- **PROBLEM TO SOLVE**
Report every line below that carries the word "NIPR".

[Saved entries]
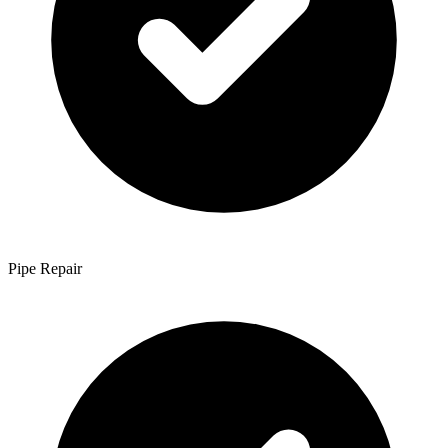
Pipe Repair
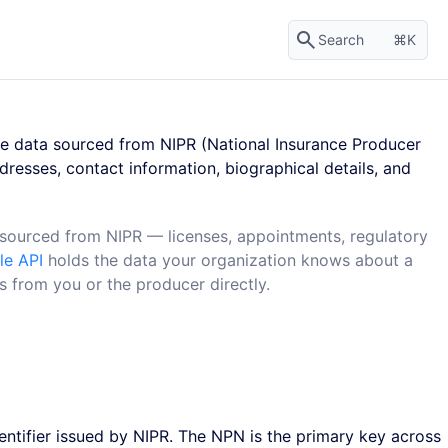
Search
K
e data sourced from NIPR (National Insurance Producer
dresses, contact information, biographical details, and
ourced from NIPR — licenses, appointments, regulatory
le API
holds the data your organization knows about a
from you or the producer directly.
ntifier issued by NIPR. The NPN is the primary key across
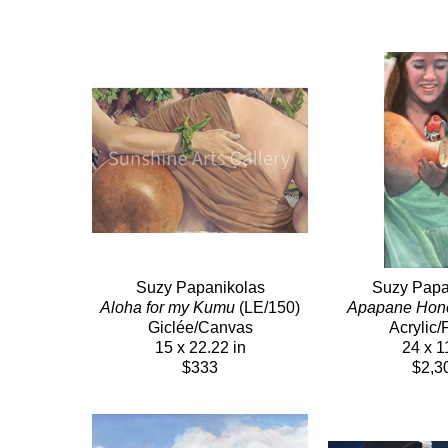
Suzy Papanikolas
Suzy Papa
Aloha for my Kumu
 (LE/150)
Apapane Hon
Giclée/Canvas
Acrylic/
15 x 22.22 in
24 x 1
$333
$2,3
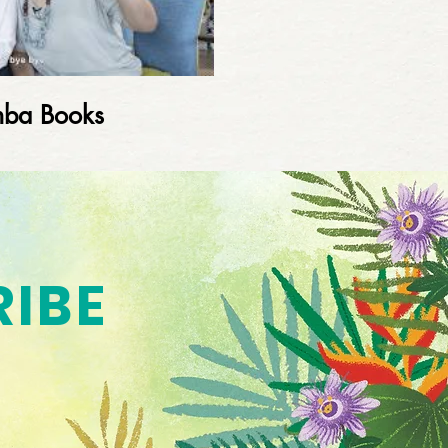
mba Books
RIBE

- **OUTPUT**
e data sourced from NIPR (National Insurance Producer
ourced from NIPR — licenses, appointments, regulatory
ntifier issued by NIPR. The NPN is the primary key across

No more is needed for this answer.